Selon les informations obtenues, l’annulation repose sur une irrégularité formelle : le délai accordé aux avocats pour présenter leurs observations n’a pas été respecté. La décision ne remet pas en cause le fond de l’affaire, mais entraîne la nullité de l’ordonnance de renvoi. La procédure est donc appelée à reprendre exactement là où elle s’était arrêtée.
Contrairement aux attentes de la défense, le juge d’instruction n’a pas été dessaisi. Le dossier reste ainsi actif, en attente d’une nouvelle orientation judiciaire, créant une période d’incertitude où tout reste possible.
Au-delà du strict cadre judiciaire, l’affaire intervient dans un contexte sensible pour le secteur énergétique. West African Energy, au centre du litige, joue un rôle clé dans la production d’électricité du pays.
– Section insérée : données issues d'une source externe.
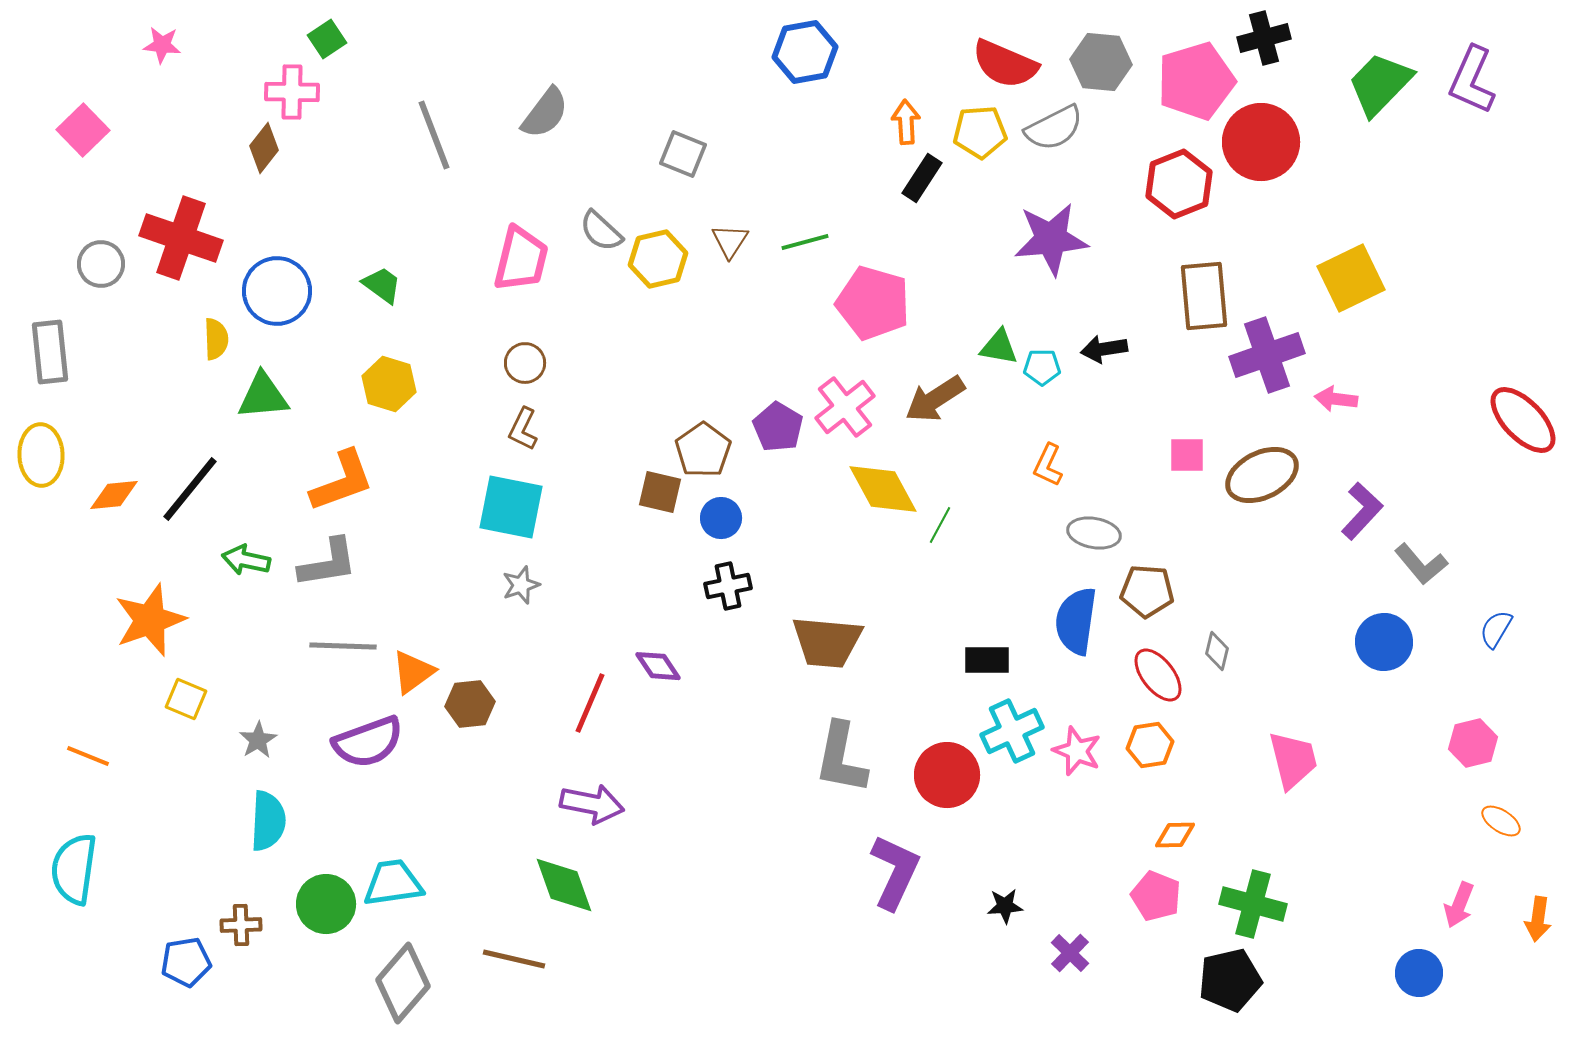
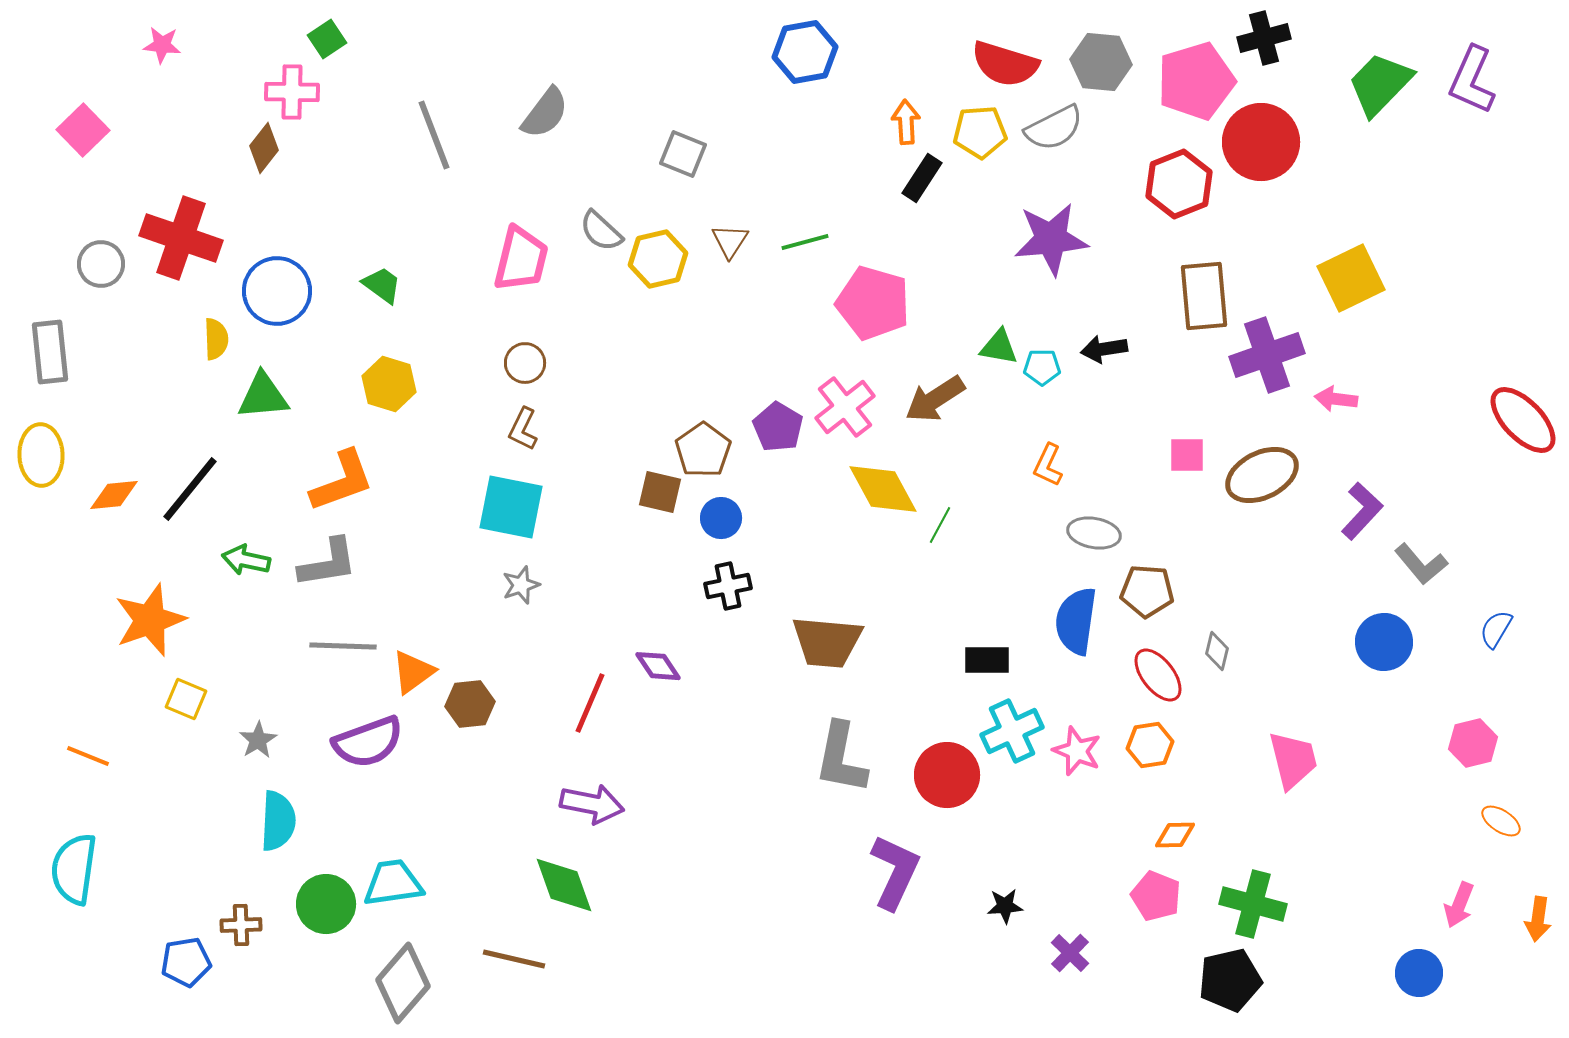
red semicircle at (1005, 64): rotated 6 degrees counterclockwise
cyan semicircle at (268, 821): moved 10 px right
Des discussions non confirmées évoquent une possible reprise par l’État via la Senelec, alimentant les spéculations sur l’avenir de l’entreprise.
Cette décision, purement technique, fige temporairement le calendrier judiciaire tout en conservant un espace d’action pour les parties prenantes, dans un environnement où les enjeux légaux, économiques et politiques se croisent étroitement.